1. The current limiting effect is not influenced by the ambient temperature, and the capabilities of low-temperature (below zero) starting and high-temperature starting and inhibiting surge current are the same.

2. The current limiting effect is not affected by a short input main power grid interruption (about several hundred milliseconds), after the interruption the electrolytic capacitor is discharged, the power supply is restarted, and the control circuit is restarted.

3. The electronic switch adopts the MOSFET, the internal resistance is smaller than the NTC, the power consumption is smaller than the NTC, and the conversion efficiency of the switching power supply is improved.

4. The MOSFET has small internal resistance and low power consumption, is easy to be designed for heat dissipation, and is beneficial to the miniaturization design of a power supply.

The utility model discloses the circuit can restrain switching power supply system start instantaneous surge current, especially high-power switching power supply. The interference and impact of excessive surge current on the power supply system are avoided, the safe operation of the power supply system is ensured, and the service life of related devices of a power supply line is prolonged.
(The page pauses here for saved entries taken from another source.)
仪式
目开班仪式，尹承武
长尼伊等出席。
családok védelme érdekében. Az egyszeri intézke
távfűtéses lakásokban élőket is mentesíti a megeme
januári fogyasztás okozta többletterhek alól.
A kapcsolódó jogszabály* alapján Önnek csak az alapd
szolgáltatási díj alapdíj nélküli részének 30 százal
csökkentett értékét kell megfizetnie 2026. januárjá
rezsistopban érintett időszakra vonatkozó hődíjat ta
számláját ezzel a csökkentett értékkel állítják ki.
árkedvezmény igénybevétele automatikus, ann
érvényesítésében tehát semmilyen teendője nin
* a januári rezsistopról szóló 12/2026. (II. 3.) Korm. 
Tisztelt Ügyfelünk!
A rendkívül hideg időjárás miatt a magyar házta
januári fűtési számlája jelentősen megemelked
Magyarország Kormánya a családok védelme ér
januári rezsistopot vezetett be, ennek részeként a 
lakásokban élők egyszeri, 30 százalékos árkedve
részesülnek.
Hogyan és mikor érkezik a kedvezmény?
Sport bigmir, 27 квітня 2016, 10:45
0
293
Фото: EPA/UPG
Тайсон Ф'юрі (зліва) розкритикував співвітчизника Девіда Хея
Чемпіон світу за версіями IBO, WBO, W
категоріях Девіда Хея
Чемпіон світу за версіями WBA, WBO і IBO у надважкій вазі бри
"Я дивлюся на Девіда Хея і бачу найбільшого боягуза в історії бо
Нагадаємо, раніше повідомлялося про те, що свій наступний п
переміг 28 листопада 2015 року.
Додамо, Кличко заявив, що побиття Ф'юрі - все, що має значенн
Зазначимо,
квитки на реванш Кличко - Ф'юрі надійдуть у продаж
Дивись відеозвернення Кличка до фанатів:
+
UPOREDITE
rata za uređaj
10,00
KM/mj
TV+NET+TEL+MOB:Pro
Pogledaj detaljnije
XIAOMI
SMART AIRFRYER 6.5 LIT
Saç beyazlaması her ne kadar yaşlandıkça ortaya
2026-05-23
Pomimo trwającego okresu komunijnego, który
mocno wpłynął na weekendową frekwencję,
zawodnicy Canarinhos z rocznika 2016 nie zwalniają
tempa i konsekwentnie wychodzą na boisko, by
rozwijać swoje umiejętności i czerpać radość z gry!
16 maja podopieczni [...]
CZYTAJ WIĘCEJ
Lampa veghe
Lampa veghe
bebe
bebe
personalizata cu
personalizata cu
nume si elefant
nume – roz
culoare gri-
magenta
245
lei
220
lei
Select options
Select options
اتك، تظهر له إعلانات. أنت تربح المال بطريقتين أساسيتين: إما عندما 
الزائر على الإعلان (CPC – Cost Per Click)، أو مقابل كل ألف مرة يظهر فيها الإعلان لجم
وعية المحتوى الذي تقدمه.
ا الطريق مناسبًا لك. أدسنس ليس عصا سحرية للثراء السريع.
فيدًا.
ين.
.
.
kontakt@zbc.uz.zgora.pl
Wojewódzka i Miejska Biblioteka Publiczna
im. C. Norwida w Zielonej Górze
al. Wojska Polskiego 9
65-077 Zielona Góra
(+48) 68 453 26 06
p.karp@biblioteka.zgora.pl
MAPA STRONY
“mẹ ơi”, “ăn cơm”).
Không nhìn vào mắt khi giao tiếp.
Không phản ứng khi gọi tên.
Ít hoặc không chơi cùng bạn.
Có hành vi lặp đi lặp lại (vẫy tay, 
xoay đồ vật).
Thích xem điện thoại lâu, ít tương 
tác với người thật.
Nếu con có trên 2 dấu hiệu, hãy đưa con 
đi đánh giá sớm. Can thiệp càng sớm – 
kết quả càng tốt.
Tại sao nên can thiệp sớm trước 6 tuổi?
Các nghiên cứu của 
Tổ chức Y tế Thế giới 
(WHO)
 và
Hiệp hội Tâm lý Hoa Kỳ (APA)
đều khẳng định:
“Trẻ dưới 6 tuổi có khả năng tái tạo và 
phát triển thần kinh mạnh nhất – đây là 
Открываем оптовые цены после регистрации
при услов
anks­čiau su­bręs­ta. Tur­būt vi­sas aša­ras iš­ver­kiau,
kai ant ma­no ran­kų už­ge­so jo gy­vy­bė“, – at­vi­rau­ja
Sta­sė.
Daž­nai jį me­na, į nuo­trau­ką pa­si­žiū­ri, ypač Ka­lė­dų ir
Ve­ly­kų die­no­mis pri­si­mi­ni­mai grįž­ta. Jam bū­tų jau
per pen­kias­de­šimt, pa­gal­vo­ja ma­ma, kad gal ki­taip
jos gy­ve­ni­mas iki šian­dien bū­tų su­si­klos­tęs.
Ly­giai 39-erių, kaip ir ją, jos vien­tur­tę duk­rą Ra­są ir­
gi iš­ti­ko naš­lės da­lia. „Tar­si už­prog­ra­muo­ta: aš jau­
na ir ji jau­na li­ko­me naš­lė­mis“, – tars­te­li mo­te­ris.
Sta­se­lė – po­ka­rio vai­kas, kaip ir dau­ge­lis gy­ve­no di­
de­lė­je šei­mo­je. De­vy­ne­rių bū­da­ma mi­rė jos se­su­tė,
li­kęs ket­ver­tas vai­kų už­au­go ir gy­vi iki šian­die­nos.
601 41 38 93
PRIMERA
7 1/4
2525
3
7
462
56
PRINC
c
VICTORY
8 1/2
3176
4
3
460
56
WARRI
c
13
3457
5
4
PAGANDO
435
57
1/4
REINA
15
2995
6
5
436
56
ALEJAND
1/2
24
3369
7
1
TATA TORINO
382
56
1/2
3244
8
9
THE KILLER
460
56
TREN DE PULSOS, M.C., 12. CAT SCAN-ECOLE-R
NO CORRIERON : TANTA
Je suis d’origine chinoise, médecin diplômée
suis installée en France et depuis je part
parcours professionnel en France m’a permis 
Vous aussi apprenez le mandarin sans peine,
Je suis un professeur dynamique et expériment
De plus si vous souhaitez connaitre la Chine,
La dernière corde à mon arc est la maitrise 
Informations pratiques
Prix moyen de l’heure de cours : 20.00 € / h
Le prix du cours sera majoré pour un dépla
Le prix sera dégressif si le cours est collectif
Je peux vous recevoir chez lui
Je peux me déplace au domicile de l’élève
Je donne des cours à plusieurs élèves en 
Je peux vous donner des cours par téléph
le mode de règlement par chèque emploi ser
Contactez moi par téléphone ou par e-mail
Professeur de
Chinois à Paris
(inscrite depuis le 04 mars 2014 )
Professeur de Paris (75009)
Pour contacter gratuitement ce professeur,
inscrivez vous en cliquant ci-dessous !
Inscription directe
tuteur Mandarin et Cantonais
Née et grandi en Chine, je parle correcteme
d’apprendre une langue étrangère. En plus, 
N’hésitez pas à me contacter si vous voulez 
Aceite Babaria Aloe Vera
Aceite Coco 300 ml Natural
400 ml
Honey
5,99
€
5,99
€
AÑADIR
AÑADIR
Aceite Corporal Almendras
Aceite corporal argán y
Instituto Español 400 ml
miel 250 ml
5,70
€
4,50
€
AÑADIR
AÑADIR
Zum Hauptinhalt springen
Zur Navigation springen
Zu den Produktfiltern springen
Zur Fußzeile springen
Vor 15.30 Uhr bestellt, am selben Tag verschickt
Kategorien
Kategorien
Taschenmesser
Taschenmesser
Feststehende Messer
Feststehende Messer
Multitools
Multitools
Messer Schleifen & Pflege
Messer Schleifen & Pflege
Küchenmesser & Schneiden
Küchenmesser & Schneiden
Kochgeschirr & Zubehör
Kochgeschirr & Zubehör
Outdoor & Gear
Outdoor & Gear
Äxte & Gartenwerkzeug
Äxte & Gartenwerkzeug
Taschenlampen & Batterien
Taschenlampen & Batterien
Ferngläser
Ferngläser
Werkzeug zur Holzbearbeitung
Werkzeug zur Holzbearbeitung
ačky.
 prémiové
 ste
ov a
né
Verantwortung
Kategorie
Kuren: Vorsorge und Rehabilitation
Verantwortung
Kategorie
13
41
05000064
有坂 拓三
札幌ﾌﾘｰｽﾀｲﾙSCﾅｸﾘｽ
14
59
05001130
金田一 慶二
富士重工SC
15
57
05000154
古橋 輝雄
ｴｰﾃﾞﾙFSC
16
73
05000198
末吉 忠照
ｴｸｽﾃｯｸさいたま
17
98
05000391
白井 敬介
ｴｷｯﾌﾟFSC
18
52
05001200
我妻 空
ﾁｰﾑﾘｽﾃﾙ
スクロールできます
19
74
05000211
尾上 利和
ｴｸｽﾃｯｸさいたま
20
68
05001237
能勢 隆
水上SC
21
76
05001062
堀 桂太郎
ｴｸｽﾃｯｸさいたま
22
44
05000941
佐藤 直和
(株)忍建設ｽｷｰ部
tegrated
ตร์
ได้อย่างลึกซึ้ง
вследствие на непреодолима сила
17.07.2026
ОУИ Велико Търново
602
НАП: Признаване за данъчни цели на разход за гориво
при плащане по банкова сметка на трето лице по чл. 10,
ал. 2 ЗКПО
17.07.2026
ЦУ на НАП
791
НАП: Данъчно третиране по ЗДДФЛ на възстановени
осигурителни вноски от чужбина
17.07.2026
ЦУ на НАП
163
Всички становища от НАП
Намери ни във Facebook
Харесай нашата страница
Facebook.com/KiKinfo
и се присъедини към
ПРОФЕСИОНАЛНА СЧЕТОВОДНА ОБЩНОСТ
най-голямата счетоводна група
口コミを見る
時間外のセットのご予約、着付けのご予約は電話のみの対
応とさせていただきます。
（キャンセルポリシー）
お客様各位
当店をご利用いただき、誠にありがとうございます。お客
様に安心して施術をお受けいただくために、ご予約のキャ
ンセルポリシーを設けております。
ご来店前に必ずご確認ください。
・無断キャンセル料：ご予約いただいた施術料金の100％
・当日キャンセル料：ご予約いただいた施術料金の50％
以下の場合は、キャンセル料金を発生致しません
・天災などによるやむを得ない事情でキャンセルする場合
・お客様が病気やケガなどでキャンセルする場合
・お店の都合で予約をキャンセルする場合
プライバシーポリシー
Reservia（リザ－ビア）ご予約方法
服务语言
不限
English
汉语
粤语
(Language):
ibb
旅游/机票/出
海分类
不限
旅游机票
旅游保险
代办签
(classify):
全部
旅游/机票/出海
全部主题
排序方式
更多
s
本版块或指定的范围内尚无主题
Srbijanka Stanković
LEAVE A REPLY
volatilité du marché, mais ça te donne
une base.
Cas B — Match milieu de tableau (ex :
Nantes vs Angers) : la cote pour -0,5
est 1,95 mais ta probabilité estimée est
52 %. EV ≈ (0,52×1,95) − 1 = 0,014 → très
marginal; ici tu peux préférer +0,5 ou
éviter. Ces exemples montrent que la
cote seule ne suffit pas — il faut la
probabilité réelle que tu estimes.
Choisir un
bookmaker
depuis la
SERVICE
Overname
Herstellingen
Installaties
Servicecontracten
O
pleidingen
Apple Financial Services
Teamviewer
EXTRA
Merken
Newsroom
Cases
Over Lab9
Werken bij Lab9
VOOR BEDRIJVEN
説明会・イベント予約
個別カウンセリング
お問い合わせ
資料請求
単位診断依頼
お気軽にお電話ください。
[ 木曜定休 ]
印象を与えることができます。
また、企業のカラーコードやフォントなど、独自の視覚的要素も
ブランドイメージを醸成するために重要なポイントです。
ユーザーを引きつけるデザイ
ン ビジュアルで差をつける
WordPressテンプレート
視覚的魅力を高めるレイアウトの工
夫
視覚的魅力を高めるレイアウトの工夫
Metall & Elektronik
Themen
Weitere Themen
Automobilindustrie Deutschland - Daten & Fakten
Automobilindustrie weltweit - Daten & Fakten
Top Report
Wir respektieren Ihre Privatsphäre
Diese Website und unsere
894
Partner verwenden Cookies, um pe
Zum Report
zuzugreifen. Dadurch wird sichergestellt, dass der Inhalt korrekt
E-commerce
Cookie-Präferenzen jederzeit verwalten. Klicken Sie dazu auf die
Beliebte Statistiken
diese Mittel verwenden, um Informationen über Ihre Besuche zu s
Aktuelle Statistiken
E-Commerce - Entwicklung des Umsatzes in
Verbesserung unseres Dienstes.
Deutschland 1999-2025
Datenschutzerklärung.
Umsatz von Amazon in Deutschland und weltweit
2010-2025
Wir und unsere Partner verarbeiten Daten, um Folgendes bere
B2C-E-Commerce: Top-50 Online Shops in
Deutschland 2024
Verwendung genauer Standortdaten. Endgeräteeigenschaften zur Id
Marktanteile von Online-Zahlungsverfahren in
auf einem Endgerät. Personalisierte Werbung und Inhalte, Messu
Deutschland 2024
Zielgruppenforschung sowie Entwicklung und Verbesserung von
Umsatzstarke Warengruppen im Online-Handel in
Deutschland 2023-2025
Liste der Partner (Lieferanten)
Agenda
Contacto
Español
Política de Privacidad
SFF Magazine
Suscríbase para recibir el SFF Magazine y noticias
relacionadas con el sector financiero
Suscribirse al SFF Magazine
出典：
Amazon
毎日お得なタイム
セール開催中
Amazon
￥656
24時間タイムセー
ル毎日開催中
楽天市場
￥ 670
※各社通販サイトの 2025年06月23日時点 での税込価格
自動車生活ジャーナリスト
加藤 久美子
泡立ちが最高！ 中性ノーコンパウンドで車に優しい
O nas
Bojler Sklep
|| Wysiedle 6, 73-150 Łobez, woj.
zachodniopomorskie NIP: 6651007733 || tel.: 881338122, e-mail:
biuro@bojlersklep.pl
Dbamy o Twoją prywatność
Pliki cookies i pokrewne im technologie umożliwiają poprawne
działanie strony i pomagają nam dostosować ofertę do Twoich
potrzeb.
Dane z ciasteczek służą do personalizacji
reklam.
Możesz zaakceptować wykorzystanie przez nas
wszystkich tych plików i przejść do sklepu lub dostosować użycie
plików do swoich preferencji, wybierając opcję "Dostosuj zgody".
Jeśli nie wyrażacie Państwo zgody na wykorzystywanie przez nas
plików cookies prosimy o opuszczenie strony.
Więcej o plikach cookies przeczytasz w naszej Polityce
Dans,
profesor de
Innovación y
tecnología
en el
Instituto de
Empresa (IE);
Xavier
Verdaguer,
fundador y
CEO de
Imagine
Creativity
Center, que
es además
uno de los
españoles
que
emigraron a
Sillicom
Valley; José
Meanwhile, due to the adoption of the MOSFET device, the power consumption is low, the heat emission is low, the efficiency of the whole power supply is improved, and in addition, due to the low heat emission, the heat dissipation is simple, so that the power supply miniaturization design of a designer is facilitated.

Drawings

Fig. 1 is a simplified circuit diagram of a switching power supply in the prior art.

Fig. 2 is a diagram of a surge current waveform of a practical test in the prior art.

Fig. 3 is a circuit diagram of a prior art switching power supply with a series NTC to limit inrush current during startup.

Fig. 4 to 6 are circuit diagrams of the valley bottom conduction surge current suppression of the present invention.

Fig. 7 is a waveform diagram of the valley bottom detection circuit of the present invention.

Fig. 8-17 are circuit diagrams of the circuit for valley bottom conduction and surge current suppression according to an embodiment of the present invention.

Fig. 18 is a waveform diagram of the voltage VD and the voltage Va according to the time period.

Fig. 19 is another waveform diagram of the present invention in which the voltage VD and the voltage Va are varied in time periods.

Detailed Description

The technical solution in the embodiments of the present invention will be clearly and completely described below with reference to the drawings in the embodiments of the present invention, so that the advantages and features of the present invention can be more easily understood by those skilled in the art, thereby making more clear and definite definitions of the protection scope of the present invention. It is obvious that the described embodiments of the invention are only some of the embodiments of the invention, and not all of them. Based on the embodiments in the present invention, all other embodiments obtained by a person skilled in the art without creative work belong to the protection scope of the present invention.

Furthermore, the technical features mentioned in the different embodiments of the invention described below can be combined with each other as long as they do not conflict with each other.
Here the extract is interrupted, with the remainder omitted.